Wisconsin Film Festival. Multiple venues, through April 6, see link for full guide

Madison’s annual eight-day cinematic bacchanal kicks off this Thursday with an opening night bash at the Barrymore, featuring the festival’s Golden Badger awards presentation, followed by a collection of home-grown short documentaries, “Transmissions From The Heartland.” One central feature of the festival this year is an entire day dedicated to new films that are related to noted woodworker and breakfast food enthusiast Nick Offerman, but those handful of films are only a drop in the larger bucket of movies ranging from rare restorations and new documentaries and narrative features from home and abroad. If you need any help picking from the hundreds of screenings, check out our first look and our recent podcast or, for the more visually inspired, we even have a gallery of some of the best posters associated with this year’s fare to guide your selection process. And here’s the rest of our preview coverage. Lots of films have already sold out of their first allotment of tickets, but it’s pretty easy to get into just about everything via “rush tickets” on the day of if you’re willing to get there early and wait in line a little bit. Hell, I’ve seen people just give away tickets to random strangers before, so keep your head up if you were too slow on the draw for Cock Of The Air or Killing Ground. —Chris Lay

Deconstructing Masculinity With Guante. UW-Madison Computer Sciences Building (1210 W. Dayton St.) Room 1221, 7 p.m. (free)

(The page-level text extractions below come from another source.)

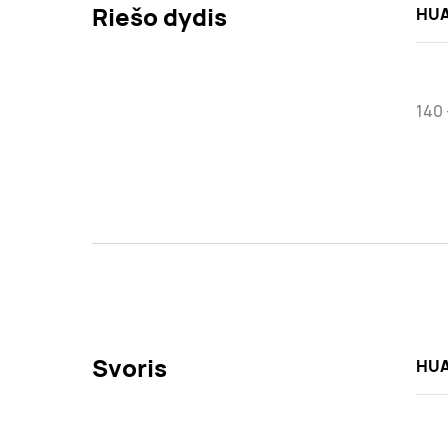
Riešo dydis
HUA
140
Svoris
HUA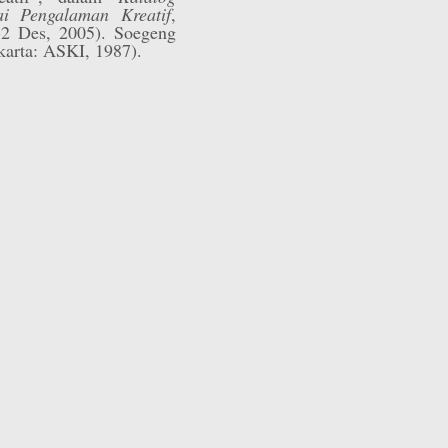
i Pengalaman Kreatif
,
2 Des, 2005). Soegeng
akarta: ASKI, 1987).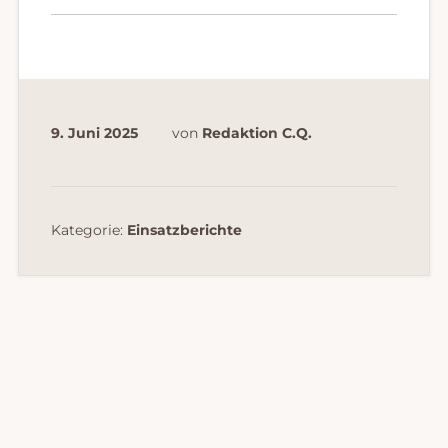
9. Juni 2025
von
Redaktion C.Q.
Kategorie:
Einsatzberichte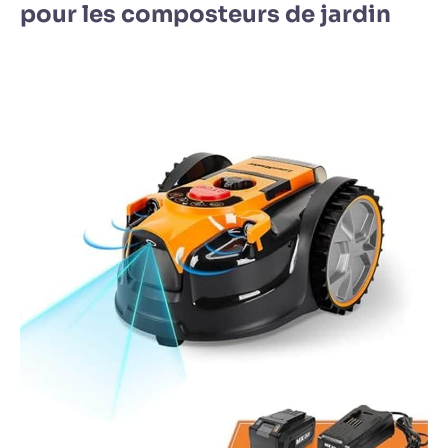
pour les composteurs de jardin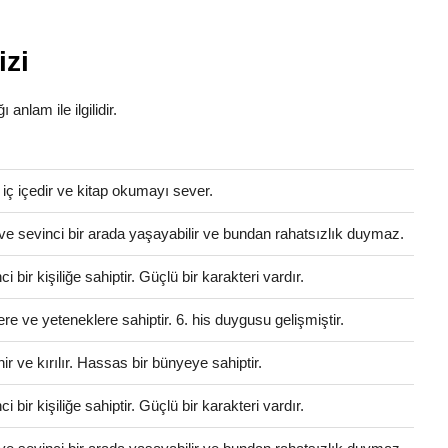
izi
 anlam ile ilgilidir.
e iç içedir ve kitap okumayı sever.
ve sevinci bir arada yaşayabilir ve bundan rahatsızlık duymaz.
bir kişiliğe sahiptir. Güçlü bir karakteri vardır.
ere ve yeteneklere sahiptir. 6. his duygusu gelişmiştir.
 ve kırılır. Hassas bir bünyeye sahiptir.
bir kişiliğe sahiptir. Güçlü bir karakteri vardır.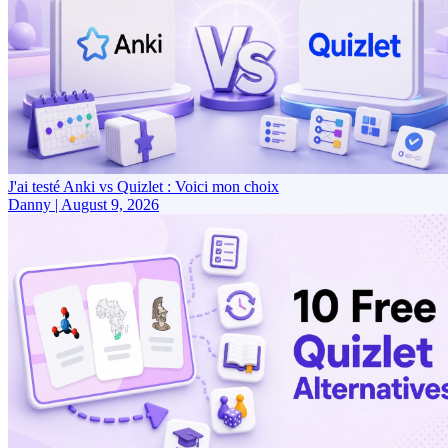
J'ai testé Anki vs Quizlet : Voici mon choix
Danny
|
August 9, 2026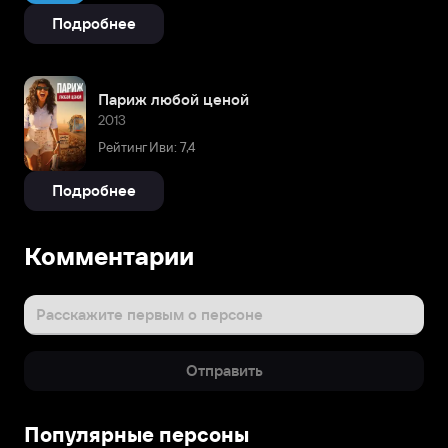
Подробнее
Париж любой ценой
2013
Рейтинг Иви: 7,4
Подробнее
Комментарии
Расскажите первым о персоне
Отправить
Популярные персоны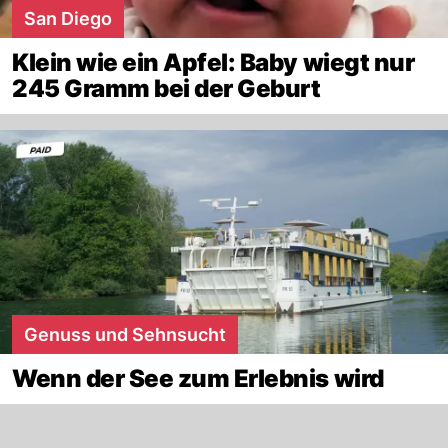
San Diego
Klein wie ein Apfel: Baby wiegt nur
245 Gramm bei der Geburt
Genuss und Sehnsucht
Wenn der See zum Erlebnis wird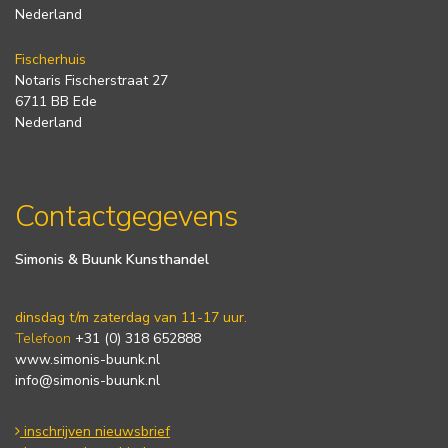
Nederland
Fischerhuis
Notaris Fischerstraat 27
6711 BB Ede
Nederland
Contactgegevens
Simonis & Buunk Kunsthandel
dinsdag t/m zaterdag van 11-17 uur.
Telefoon
+31 (0) 318 652888
www.simonis-buunk.nl
info@simonis-buunk.nl
inschrijven nieuwsbrief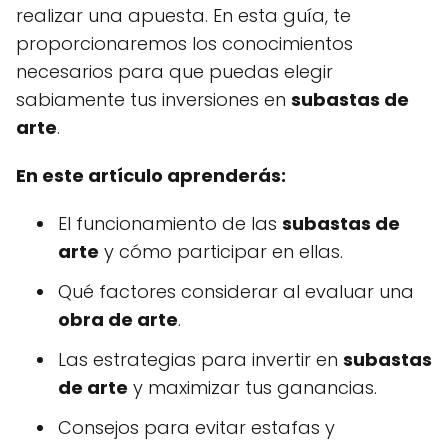
realizar una apuesta. En esta guía, te
proporcionaremos los conocimientos
necesarios para que puedas elegir
sabiamente tus inversiones en
subastas de
arte
.
En este artículo aprenderás:
El funcionamiento de las
subastas de
arte
y cómo participar en ellas.
Qué factores considerar al evaluar una
obra de arte
.
Las estrategias para invertir en
subastas
de arte
y maximizar tus ganancias.
Consejos para evitar estafas y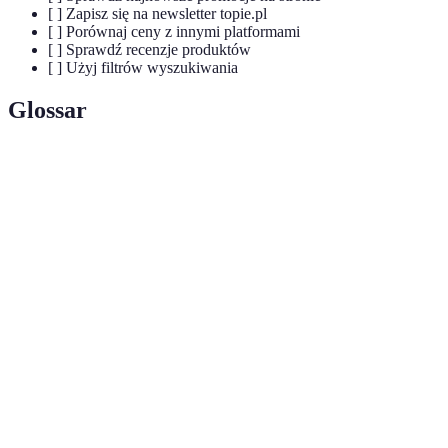
[ ] Zapisz się na newsletter topie.pl
[ ] Porównaj ceny z innymi platformami
[ ] Sprawdź recenzje produktów
[ ] Użyj filtrów wyszukiwania
Glossar
Terme
Définition
Okazje
wyjątkowe oferty dostępne w sklepach online,
zakupowe
które pozwalają na znaczne oszczędności.
oferty czasowe, które obniżają cenę produktów w
Promocje
celu ich szybszej sprzedaży.
Programy
systemy nagradzania klientów, którzy często
lojalnościowe
korzystają z danej platformy zakupowej.
---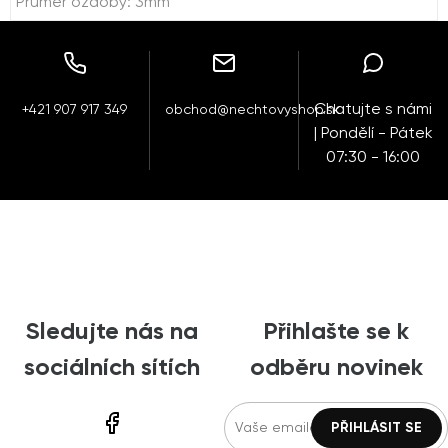
Průměr ozdoby: 3mm
Chatujte s námi
+421 907 917 349
obchod@nechtovyshop.sk
| Pondělí - Pátek
07:30 - 16:00
Sledujte nás na
Přihlašte se k
sociálních sítích
odběru novinek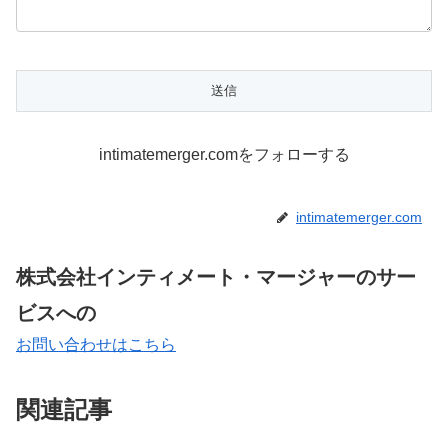
intimatemerger.comをフォローする
intimatemerger.com
株式会社インティメート・マージャーのサー
ビスへの
お問い合わせはこちら
関連記事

Kyle “Guante” Myrhe cut his teeth as a rapper/spoken-word artist/educator/activist in Madison before moving to his current base of Minneapolis, where he’s always remained restlessly creative and incisive both in and out of music. A few years ago had something of a viral smash with a spoken-word performance about his response to the phrase “man up,” and one of the themes throughout his work is the warped role of masculinity in our culture—how it impacts society, the problem of sexual assault, and the damage to men themselves. He returns here to host a dialogue and performance that continues that work, delving into the role of toxic masculinity in rape culture and transphobia, and exploring what it means to be a man and an ally. The night will begin with an open-mic. —Scott Gordon

Persepolis. Union South Marquee, 7 p.m. (free)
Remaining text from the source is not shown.